### AIM OF THE TASK
Reproduce every entry word for word. Drop all pictures from the copy.

### Stored data entries
•••
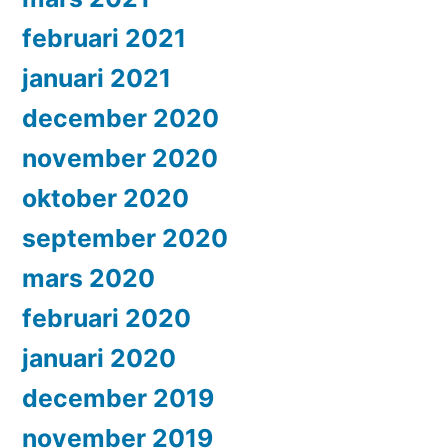
februari 2021
januari 2021
december 2020
november 2020
oktober 2020
september 2020
mars 2020
februari 2020
januari 2020
december 2019
november 2019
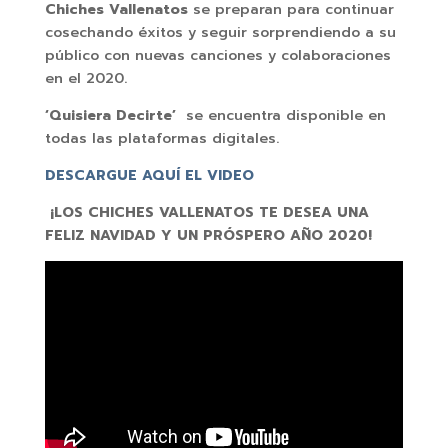
Chiches Vallenatos
se preparan para continuar
cosechando éxitos y seguir sorprendiendo a su
público con nuevas canciones y colaboraciones
en el 2020.
‘Quisiera Decirte’
se encuentra disponible en
todas las plataformas digitales.
DESCARGUE AQUÍ EL VIDEO
¡LOS CHICHES VALLENATOS TE DESEA UNA
FELIZ NAVIDAD Y UN PRÓSPERO AÑO 2020!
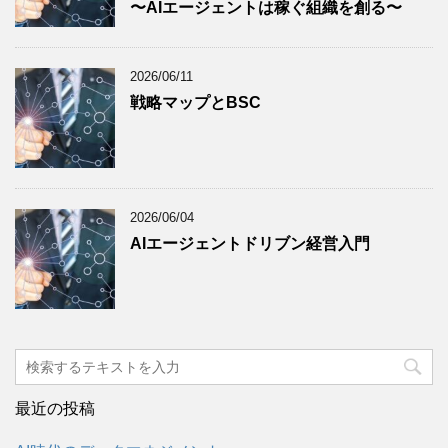
〜AIエージェントは稼ぐ組織を創る〜
2026/06/11
戦略マップとBSC
2026/06/04
AIエージェントドリブン経営入門
最近の投稿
•••
### RESPONSE TO THE EXERCISE
februari 2021
januari 2021
december 2020
november 2020
oktober 2020
september 2020
mars 2020
februari 2020
januari 2020
december 2019
november 2019
Chiches Vallenatos
se preparan para continuar
cosechando éxitos y seguir sorprendiendo a su
público con nuevas canciones y colaboraciones
en el 2020.
‘Quisiera Decirte’
se encuentra disponible en
todas las plataformas digitales.
DESCARGUE AQUÍ EL VIDEO
¡LOS CHICHES VALLENATOS TE DESEA UNA
FELIZ NAVIDAD Y UN PRÓSPERO AÑO 2020!
〜AIエージェントは稼ぐ組織を創る〜
2026/06/11
戦略マップとBSC
2026/06/04
AIエージェントドリブン経営入門
最近の投稿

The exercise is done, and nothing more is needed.